Lines from the entries below that hold "horizontal" form the answer; copy all of them.

##### INFORMATION SHOWN #####

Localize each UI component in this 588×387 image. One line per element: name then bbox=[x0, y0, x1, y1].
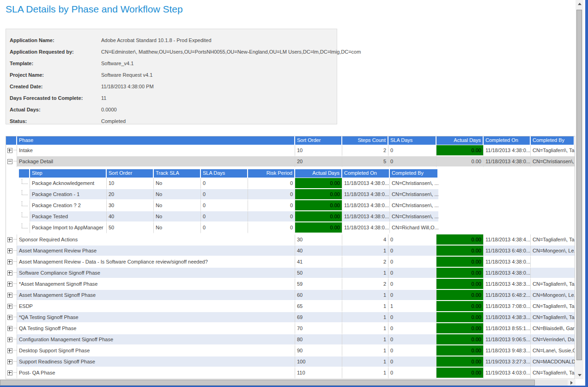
step-name: Package Creation ? 2 bbox=[30, 200, 107, 211]
scroll-right-button[interactable] bbox=[568, 380, 576, 386]
actual-days: 0.00 bbox=[436, 356, 484, 368]
column-header: Actual Days bbox=[295, 169, 342, 178]
expand-cell[interactable] bbox=[6, 268, 17, 279]
expand-icon[interactable] bbox=[7, 326, 12, 331]
info-field-label: Template: bbox=[10, 61, 101, 66]
step-name: Package Creation - 1 bbox=[30, 189, 107, 200]
tree-cell bbox=[19, 222, 30, 233]
expand-cell[interactable] bbox=[6, 279, 17, 290]
expand-cell[interactable] bbox=[6, 156, 17, 167]
expand-cell[interactable] bbox=[6, 334, 17, 345]
completed-by: CN=Richard Will,O... bbox=[390, 222, 438, 233]
tree-dots bbox=[13, 372, 17, 373]
completed-on: 11/18/2013 4:38:0... bbox=[342, 200, 390, 211]
header-spacer bbox=[6, 136, 17, 145]
tree-dots bbox=[13, 150, 17, 151]
expand-icon[interactable] bbox=[7, 148, 12, 153]
actual-days: 0.00 bbox=[436, 268, 484, 279]
completed-by: CN=Mongeon\, Le... bbox=[531, 246, 575, 257]
expand-icon[interactable] bbox=[7, 370, 12, 375]
sla-days: 0 bbox=[201, 200, 248, 211]
sla-days: 0 bbox=[388, 246, 436, 257]
expand-icon[interactable] bbox=[7, 337, 12, 342]
expand-cell[interactable] bbox=[6, 257, 17, 268]
expand-cell[interactable] bbox=[6, 290, 17, 301]
expand-cell[interactable] bbox=[6, 246, 17, 257]
scroll-down-button[interactable] bbox=[576, 371, 583, 379]
phase-row: Package Detail20500.0011/18/2013 4:38:0.… bbox=[6, 156, 575, 167]
vertical-scrollbar-thumb[interactable] bbox=[576, 10, 582, 360]
expand-icon[interactable] bbox=[7, 270, 12, 276]
scroll-up-button[interactable] bbox=[576, 0, 583, 8]
expand-cell[interactable] bbox=[6, 145, 17, 156]
completed-by: CN=Christiansen\, ... bbox=[390, 178, 438, 189]
sort-order: 40 bbox=[295, 246, 342, 257]
expand-icon[interactable] bbox=[7, 359, 12, 364]
phase-name: Asset Management Review Phase bbox=[17, 246, 295, 257]
vertical-scrollbar[interactable] bbox=[576, 0, 583, 379]
expand-icon[interactable] bbox=[7, 348, 12, 353]
collapse-icon[interactable] bbox=[7, 159, 12, 164]
expand-cell[interactable] bbox=[6, 345, 17, 356]
tree-branch-icon bbox=[21, 211, 28, 221]
expand-icon[interactable] bbox=[7, 315, 12, 320]
phase-row: Configuration Management Signoff Phase80… bbox=[6, 334, 575, 345]
sort-order: 69 bbox=[295, 312, 342, 323]
horizontal-scrollbar-thumb[interactable] bbox=[0, 380, 535, 386]
expand-cell[interactable] bbox=[6, 323, 17, 334]
sort-order: 110 bbox=[295, 368, 342, 379]
page-title: SLA Details by Phase and Workflow Step bbox=[6, 4, 183, 15]
expand-icon[interactable] bbox=[7, 248, 12, 253]
sla-days: 0 bbox=[388, 368, 436, 379]
completed-on: 11/18/2013 4:38:0... bbox=[342, 178, 390, 189]
tree-dots bbox=[13, 272, 17, 273]
step-name: Package Tested bbox=[30, 211, 107, 222]
completed-by: CN=Christiansen\, ... bbox=[531, 156, 575, 167]
completed-by: CN=Tagliaferri\, Ta... bbox=[531, 145, 575, 156]
sort-order: 10 bbox=[107, 178, 154, 189]
tree-dots bbox=[13, 283, 17, 284]
completed-on: 11/18/2013 6:48:0... bbox=[484, 246, 531, 257]
expand-cell[interactable] bbox=[6, 368, 17, 379]
sort-order: 80 bbox=[295, 334, 342, 345]
sort-order: 65 bbox=[295, 301, 342, 312]
steps-count: 1 bbox=[342, 368, 388, 379]
actual-days: 0.00 bbox=[436, 301, 484, 312]
info-row: Template:Software_v4.1 bbox=[10, 57, 337, 69]
sort-order: 30 bbox=[295, 234, 342, 246]
expand-icon[interactable] bbox=[7, 237, 12, 242]
risk-period: 0 bbox=[248, 222, 295, 233]
sla-days: 0 bbox=[388, 234, 436, 246]
expand-cell[interactable] bbox=[6, 312, 17, 323]
tree-dots bbox=[13, 328, 17, 329]
sla-days: 0 bbox=[201, 189, 248, 200]
phase-row: *Asset Management Signoff Phase59200.001… bbox=[6, 279, 575, 290]
phase-name: QA Testing Signoff Phase bbox=[17, 323, 295, 334]
phase-name: Software Compliance Signoff Phase bbox=[17, 268, 295, 279]
expand-icon[interactable] bbox=[7, 293, 12, 298]
expand-cell[interactable] bbox=[6, 356, 17, 368]
scrollbar-corner bbox=[576, 380, 583, 386]
info-row: Application Requested by:CN=Edminster\, … bbox=[10, 46, 337, 57]
steps-count: 2 bbox=[342, 257, 388, 268]
info-row: Application Name:Adobe Acrobat Standard … bbox=[10, 34, 337, 46]
tree-dots bbox=[13, 361, 17, 362]
column-header: Actual Days bbox=[436, 136, 484, 145]
sla-days: 0 bbox=[388, 345, 436, 356]
completed-by: CN=Tagliaferri\, Ta... bbox=[531, 368, 575, 379]
horizontal-scrollbar[interactable] bbox=[0, 380, 576, 386]
sla-days: 0 bbox=[201, 178, 248, 189]
track-sla: No bbox=[154, 178, 201, 189]
expand-icon[interactable] bbox=[7, 259, 12, 264]
expand-cell[interactable] bbox=[6, 234, 17, 246]
expand-cell[interactable] bbox=[6, 301, 17, 312]
step-row: Package Tested40No000.0011/18/2013 4:38:… bbox=[19, 211, 438, 222]
expand-icon[interactable] bbox=[7, 304, 12, 309]
completed-by: CN=Tagliaferri\, Ta... bbox=[531, 234, 575, 246]
phase-name: Asset Management Signoff Phase bbox=[17, 290, 295, 301]
column-header: Completed By bbox=[390, 169, 438, 178]
sla-days: 0 bbox=[201, 211, 248, 222]
expand-icon[interactable] bbox=[7, 282, 12, 287]
actual-days: 0.00 bbox=[436, 246, 484, 257]
info-field-label: Application Requested by: bbox=[10, 49, 101, 55]
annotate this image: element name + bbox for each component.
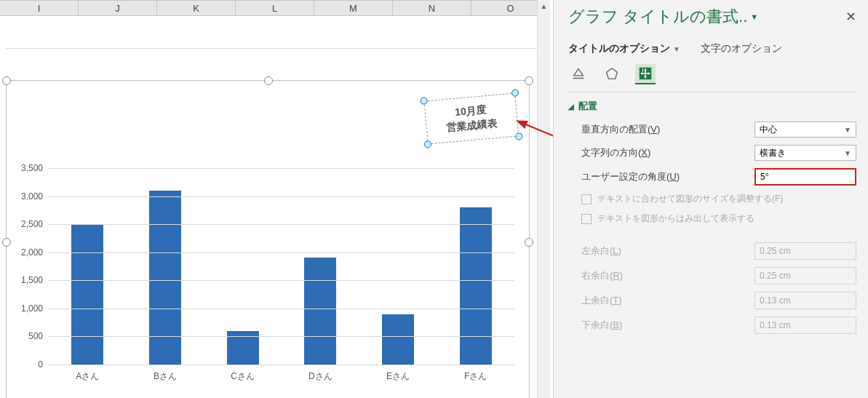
y-axis-tick-label: 2,000 [7,247,43,258]
input-custom-angle[interactable] [756,170,868,184]
chevron-down-icon: ▼ [844,126,851,134]
y-axis-tick-label: 3,500 [7,163,43,173]
title-handle[interactable] [423,140,431,148]
label-margin-top: 上余白(T) [581,294,754,307]
resize-handle[interactable] [264,76,273,85]
dropdown-vertical-align[interactable]: 中心 ▼ [754,122,856,138]
y-axis-tick-label: 0 [7,359,43,370]
chevron-down-icon: ▼ [673,45,680,53]
y-axis-tick-label: 500 [7,331,43,341]
gridline [49,280,514,281]
section-alignment[interactable]: ◢ 配置 [568,100,856,113]
resize-handle[interactable] [525,76,533,85]
y-axis-tick-label: 3,000 [7,191,43,202]
x-axis-tick-label: Aさん [58,370,116,383]
spinner-margin-right: ▲▼ [754,267,856,284]
title-handle[interactable] [511,89,519,97]
bar[interactable] [149,191,181,365]
column-header[interactable]: M [314,0,393,15]
chart-title-line2: 営業成績表 [446,116,498,135]
pane-title: グラフ タイトルの書式.. ▼ [568,6,758,28]
effects-icon[interactable] [602,64,622,84]
bar[interactable] [71,224,103,365]
y-axis-tick-label: 2,500 [7,219,43,229]
close-pane-button[interactable]: ✕ [845,9,856,25]
label-custom-angle: ユーザー設定の角度(U) [581,170,754,183]
column-header-row: IJKLMNO [0,0,550,16]
column-header[interactable]: K [157,0,236,15]
label-text-direction: 文字列の方向(X) [581,146,754,159]
gridline [49,168,514,169]
checkbox-icon [581,214,592,224]
scroll-up-button[interactable]: ▲ [538,0,550,13]
label-margin-right: 右余白(R) [581,269,754,282]
tab-text-options[interactable]: 文字のオプション [701,42,782,55]
y-axis-tick-label: 1,500 [7,275,43,285]
gridline [49,309,514,309]
gridline [49,252,514,253]
spinner-margin-bottom: ▲▼ [754,317,856,334]
dropdown-value: 中心 [760,124,777,136]
bar[interactable] [382,314,414,365]
resize-handle[interactable] [2,76,11,85]
title-handle[interactable] [515,132,523,140]
dropdown-value: 横書き [760,147,786,159]
grid-row [6,33,544,49]
checkbox-overflow-text: テキストを図形からはみ出して表示する [568,212,856,225]
pane-title-dropdown-icon[interactable]: ▼ [750,12,758,21]
input-margin-right [755,268,868,284]
section-alignment-label: 配置 [578,100,597,113]
resize-handle[interactable] [2,238,11,247]
svg-text:I: I [642,68,643,73]
format-pane: グラフ タイトルの書式.. ▼ ✕ タイトルのオプション ▼ 文字のオプション … [553,0,868,398]
input-margin-top [755,292,868,309]
x-axis-tick-label: Fさん [447,370,505,383]
input-margin-bottom [755,317,868,333]
x-axis-tick-label: Cさん [214,370,272,383]
pane-title-text: グラフ タイトルの書式.. [568,6,747,28]
bar[interactable] [460,207,492,365]
y-axis-tick-label: 1,000 [7,303,43,314]
spinner-margin-left: ▲▼ [754,242,856,260]
chevron-down-icon: ▼ [844,149,851,157]
checkbox-resize-shape: テキストに合わせて図形のサイズを調整する(F) [568,193,856,205]
gridline [49,196,514,197]
checkbox-icon [581,194,592,204]
column-header[interactable]: N [393,0,471,15]
size-properties-icon[interactable]: I [635,64,656,84]
column-header[interactable]: I [0,0,79,15]
column-header[interactable]: J [79,0,157,15]
column-header[interactable]: L [236,0,314,15]
spinner-margin-top: ▲▼ [754,292,856,309]
title-handle[interactable] [420,97,428,105]
worksheet-area[interactable]: 10月度 営業成績表 05001,0001,5002,0002,5003,000… [0,16,550,398]
spinner-custom-angle[interactable]: ▲ ▼ [754,168,856,186]
gridline [49,336,514,337]
x-axis-tick-label: Dさん [291,370,349,383]
gridline [49,224,514,225]
x-axis-tick-label: Eさん [369,370,427,383]
x-axis-tick-label: Bさん [136,370,194,383]
collapse-triangle-icon: ◢ [568,103,574,111]
format-category-icons: I [568,64,856,92]
bar-series [49,168,514,365]
tab-title-options[interactable]: タイトルのオプション ▼ [568,42,680,55]
dropdown-text-direction[interactable]: 横書き ▼ [754,145,856,161]
svg-marker-1 [607,68,618,79]
chart-object[interactable]: 10月度 営業成績表 05001,0001,5002,0002,5003,000… [6,80,530,398]
chart-title[interactable]: 10月度 営業成績表 [424,93,519,145]
label-vertical-align: 垂直方向の配置(V) [581,123,754,136]
bar[interactable] [304,258,336,365]
label-margin-left: 左余白(L) [581,244,754,258]
vertical-scrollbar[interactable]: ▲ [537,0,550,398]
fill-line-icon[interactable] [568,64,589,84]
plot-area[interactable]: 05001,0001,5002,0002,5003,0003,500 [49,168,514,365]
gridline [49,365,514,365]
label-margin-bottom: 下余白(B) [581,319,754,332]
input-margin-left [755,243,868,259]
resize-handle[interactable] [525,238,533,247]
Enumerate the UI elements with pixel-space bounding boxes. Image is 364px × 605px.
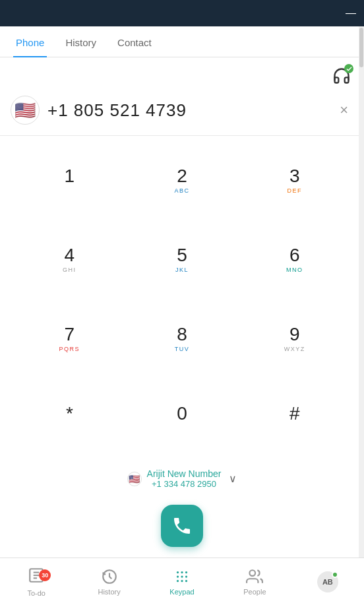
svg-point-10 <box>185 575 187 577</box>
scrollbar[interactable] <box>359 26 364 557</box>
ab-status-dot <box>332 571 338 578</box>
dial-key-star[interactable]: * <box>13 379 126 458</box>
todo-icon-wrap: 30 <box>28 567 45 587</box>
headset-area <box>0 57 364 90</box>
svg-point-6 <box>181 571 183 573</box>
dial-main-1: 1 <box>65 166 75 187</box>
scrollbar-thumb <box>359 28 363 67</box>
dial-sub-5: JKL <box>175 267 189 274</box>
top-bar: — <box>0 0 364 26</box>
headset-icon[interactable] <box>330 64 353 88</box>
nav-item-keypad[interactable]: Keypad <box>146 563 218 601</box>
dial-key-6[interactable]: 6 MNO <box>238 220 351 300</box>
svg-point-13 <box>185 579 187 581</box>
dial-sub-3: DEF <box>287 187 302 195</box>
nav-item-todo[interactable]: 30 To-do <box>0 561 73 602</box>
history-icon <box>101 568 118 585</box>
clear-button[interactable]: × <box>334 99 353 121</box>
chevron-down-icon: ∨ <box>229 472 237 485</box>
dial-key-9[interactable]: 9 WXYZ <box>238 300 351 379</box>
keypad-icon <box>173 568 191 585</box>
dial-key-3[interactable]: 3 DEF <box>238 141 351 220</box>
contact-name: Arijit New Number <box>147 468 222 479</box>
contact-flag: 🇺🇸 <box>127 472 142 486</box>
dial-main-4: 4 <box>65 245 75 266</box>
tab-phone[interactable]: Phone <box>13 26 47 57</box>
dial-main-star: * <box>66 404 73 424</box>
dial-sub-8: TUV <box>175 346 190 354</box>
dial-key-1[interactable]: 1 <box>13 141 126 220</box>
phone-display: 🇺🇸 +1 805 521 4739 × <box>0 90 364 136</box>
dial-key-hash[interactable]: # <box>238 379 351 458</box>
contact-info: Arijit New Number +1 334 478 2950 <box>147 468 222 489</box>
dial-main-5: 5 <box>177 245 187 266</box>
tab-bar: Phone History Contact <box>0 26 364 57</box>
dial-main-8: 8 <box>177 325 187 345</box>
nav-label-todo: To-do <box>27 589 46 597</box>
nav-item-history[interactable]: History <box>73 563 145 601</box>
phone-icon <box>171 515 193 536</box>
nav-item-ab[interactable]: AB <box>291 566 364 598</box>
check-icon <box>346 66 352 72</box>
dial-key-2[interactable]: 2 ABC <box>126 141 239 220</box>
svg-point-8 <box>177 575 179 577</box>
svg-point-7 <box>185 571 187 573</box>
nav-item-people[interactable]: People <box>218 563 291 601</box>
phone-number: +1 805 521 4739 <box>47 100 326 121</box>
bottom-nav: 30 To-do History <box>0 557 364 605</box>
dial-sub-4: GHI <box>63 267 76 274</box>
svg-point-11 <box>177 579 179 581</box>
dial-sub-2: ABC <box>174 187 189 195</box>
dial-key-7[interactable]: 7 PQRS <box>13 300 126 379</box>
dial-main-7: 7 <box>65 325 75 345</box>
dial-sub-7: PQRS <box>59 346 80 354</box>
dial-main-3: 3 <box>289 166 300 187</box>
ab-avatar: AB <box>317 571 338 592</box>
call-button-area <box>0 498 364 557</box>
dial-key-5[interactable]: 5 JKL <box>126 220 239 300</box>
headset-status-badge <box>344 64 353 73</box>
minimize-button[interactable]: — <box>346 7 356 19</box>
dial-key-0[interactable]: 0 <box>126 379 239 458</box>
dial-key-4[interactable]: 4 GHI <box>13 220 126 300</box>
todo-badge: 30 <box>39 569 51 581</box>
dial-sub-9: WXYZ <box>284 346 305 354</box>
call-button[interactable] <box>161 505 203 547</box>
nav-label-history: History <box>98 588 120 596</box>
dial-sub-6: MNO <box>286 267 303 274</box>
dial-main-hash: # <box>289 404 300 424</box>
dial-main-0: 0 <box>177 404 187 424</box>
dial-main-2: 2 <box>177 166 187 187</box>
dial-key-8[interactable]: 8 TUV <box>126 300 239 379</box>
svg-point-12 <box>181 579 183 581</box>
svg-point-9 <box>181 575 183 577</box>
nav-label-people: People <box>243 588 266 596</box>
svg-point-5 <box>177 571 179 573</box>
people-icon <box>246 568 263 585</box>
svg-point-14 <box>250 570 256 576</box>
dial-main-6: 6 <box>289 245 300 266</box>
contact-suggestion[interactable]: 🇺🇸 Arijit New Number +1 334 478 2950 ∨ <box>0 463 364 498</box>
ab-initials: AB <box>322 578 333 586</box>
main-container: Phone History Contact 🇺🇸 +1 805 521 4739… <box>0 26 364 605</box>
dial-main-9: 9 <box>289 325 300 345</box>
tab-contact[interactable]: Contact <box>115 26 154 57</box>
contact-number: +1 334 478 2950 <box>152 479 216 489</box>
tab-history[interactable]: History <box>63 26 99 57</box>
dialpad: 1 2 ABC 3 DEF 4 GHI 5 JKL 6 MNO 7 PQRS <box>0 136 364 463</box>
country-flag[interactable]: 🇺🇸 <box>11 96 40 125</box>
nav-label-keypad: Keypad <box>169 588 194 596</box>
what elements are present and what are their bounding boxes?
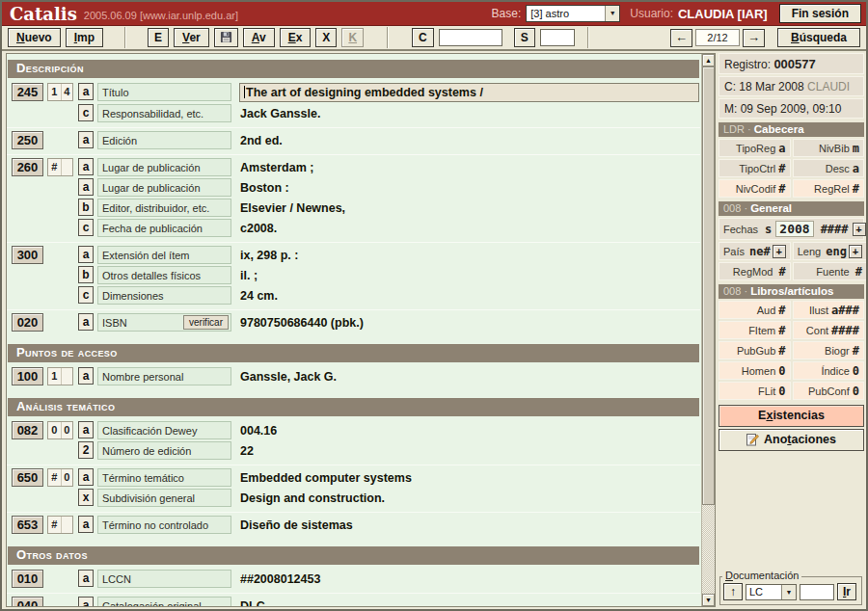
existencias-button[interactable]: Existencias [719, 405, 864, 427]
imp-button[interactable]: Imp [66, 28, 103, 47]
logout-button[interactable]: Fin sesión [779, 4, 861, 23]
subfield-code-button[interactable]: c [78, 219, 94, 236]
indicator-box[interactable]: 1 [47, 367, 73, 385]
subfield-code-button[interactable]: a [78, 421, 94, 438]
subfield-value[interactable]: 24 cm. [231, 286, 700, 303]
pubconf-cell[interactable]: PubConf0 [793, 382, 865, 400]
fechas-type-value[interactable]: s [765, 223, 772, 236]
leng-plus-button[interactable]: + [849, 245, 862, 258]
subfield-value[interactable]: c2008. [231, 219, 700, 235]
anotaciones-button[interactable]: Anotaciones [719, 429, 864, 451]
tipoctrl-cell[interactable]: TipoCtrl# [719, 159, 791, 177]
regrel-cell[interactable]: RegRel# [793, 179, 865, 198]
doc-input[interactable] [800, 584, 834, 600]
scrollbar-up-button[interactable]: ▲ [702, 54, 715, 66]
subfield-value[interactable]: Elsevier / Newnes, [231, 199, 700, 215]
subfield-value[interactable]: ix, 298 p. : [231, 246, 700, 262]
subfield-value[interactable]: 9780750686440 (pbk.) [231, 313, 700, 330]
indicator-box[interactable]: #0 [47, 468, 73, 487]
subfield-code-button[interactable]: a [78, 246, 94, 263]
subfield-value[interactable]: 22 [231, 441, 700, 458]
nivbib-cell[interactable]: NivBibm [793, 139, 865, 157]
subfield-value[interactable]: il. ; [231, 266, 700, 282]
k-button[interactable]: K [341, 28, 364, 47]
tag-button-082[interactable]: 082 [12, 421, 43, 439]
nivcodif-cell[interactable]: NivCodif# [719, 179, 791, 198]
biogr-cell[interactable]: Biogr# [793, 341, 865, 359]
doc-go-button[interactable]: Ir [837, 583, 856, 600]
subfield-value[interactable]: Diseño de sistemas [231, 516, 700, 532]
x-button[interactable]: X [315, 28, 337, 47]
aud-cell[interactable]: Aud# [719, 301, 791, 319]
subfield-value[interactable]: 004.16 [231, 421, 700, 438]
subfield-value[interactable]: 2nd ed. [231, 131, 700, 147]
pais-plus-button[interactable]: + [773, 245, 786, 258]
ilust-cell[interactable]: Ilusta### [793, 301, 865, 319]
doc-select[interactable]: LC ▼ [746, 584, 797, 600]
tag-button-653[interactable]: 653 [12, 516, 43, 534]
subfield-value[interactable]: Ganssle, Jack G. [231, 367, 700, 384]
base-select[interactable]: [3] astro ▼ [526, 5, 620, 22]
av-button[interactable]: Av [243, 28, 275, 47]
desc-cell[interactable]: Desca [793, 159, 865, 177]
subfield-code-button[interactable]: a [78, 313, 94, 331]
fitem-cell[interactable]: FItem# [719, 321, 791, 339]
subfield-code-button[interactable]: a [78, 158, 94, 175]
índice-cell[interactable]: Índice0 [793, 361, 865, 380]
ex-button[interactable]: Ex [280, 28, 312, 47]
tag-button-020[interactable]: 020 [12, 313, 43, 332]
tiporeg-cell[interactable]: TipoRega [719, 139, 791, 157]
cont-cell[interactable]: Cont#### [793, 321, 865, 339]
s-input[interactable] [540, 29, 575, 46]
subfield-code-button[interactable]: x [78, 489, 94, 506]
scrollbar-down-button[interactable]: ▼ [702, 594, 715, 606]
tag-button-040[interactable]: 040 [12, 597, 43, 607]
indicator-box[interactable]: # [47, 158, 73, 176]
subfield-value[interactable]: Design and construction. [231, 489, 700, 505]
save-button[interactable] [214, 28, 238, 47]
nuevo-button[interactable]: Nuevo [8, 28, 61, 47]
vertical-scrollbar[interactable]: ▲ ▼ [701, 54, 715, 606]
scrollbar-thumb[interactable] [702, 66, 715, 505]
subfield-value[interactable]: Boston : [231, 178, 700, 195]
regmod-cell[interactable]: RegMod # [719, 262, 791, 280]
indicator-box[interactable]: 14 [47, 83, 73, 101]
subfield-value[interactable]: Jack Ganssle. [231, 104, 700, 120]
indicator-box[interactable]: 00 [47, 421, 73, 439]
busqueda-button[interactable]: Búsqueda [777, 28, 860, 47]
tag-button-300[interactable]: 300 [12, 246, 43, 264]
subfield-code-button[interactable]: b [78, 199, 94, 216]
subfield-code-button[interactable]: a [78, 468, 94, 486]
tag-button-250[interactable]: 250 [12, 131, 43, 149]
tag-button-650[interactable]: 650 [12, 468, 43, 487]
tag-button-010[interactable]: 010 [12, 570, 43, 588]
subfield-value[interactable]: Embedded computer systems [231, 468, 700, 485]
ver-button[interactable]: Ver [174, 28, 209, 47]
subfield-code-button[interactable]: a [78, 367, 94, 385]
subfield-code-button[interactable]: c [78, 104, 94, 121]
dropdown-arrow-icon[interactable]: ▼ [781, 585, 796, 599]
subfield-code-button[interactable]: 2 [78, 441, 94, 459]
tag-button-100[interactable]: 100 [12, 367, 43, 385]
doc-up-button[interactable]: ↑ [723, 583, 743, 600]
tag-button-245[interactable]: 245 [12, 83, 43, 101]
dropdown-arrow-icon[interactable]: ▼ [605, 6, 619, 21]
s-button[interactable]: S [514, 28, 535, 47]
fuente-cell[interactable]: Fuente # [793, 262, 866, 280]
subfield-code-button[interactable]: a [78, 516, 94, 533]
pais-cell[interactable]: País ne# + [719, 242, 791, 260]
e-button[interactable]: E [148, 28, 169, 47]
subfield-code-button[interactable]: a [78, 131, 94, 148]
subfield-value[interactable]: Amsterdam ; [231, 158, 700, 174]
leng-cell[interactable]: Leng eng + [793, 242, 866, 260]
subfield-code-button[interactable]: a [78, 83, 94, 100]
tag-button-260[interactable]: 260 [12, 158, 43, 176]
subfield-value[interactable]: ##2008012453 [231, 570, 700, 586]
indicator-box[interactable]: # [47, 516, 73, 534]
c-button[interactable]: C [412, 28, 434, 47]
subfield-value[interactable]: DLC [231, 597, 700, 607]
previous-record-button[interactable]: ← [670, 29, 692, 47]
fechas-year-field[interactable]: 2008 [775, 221, 813, 237]
next-record-button[interactable]: → [743, 29, 765, 47]
subfield-code-button[interactable]: a [78, 597, 94, 607]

#####

REPLY TO THE EXERCISE
horizontal-scrollbar-thumb[interactable] bbox=[0, 380, 535, 386]
horizontal-scrollbar[interactable] bbox=[0, 380, 576, 386]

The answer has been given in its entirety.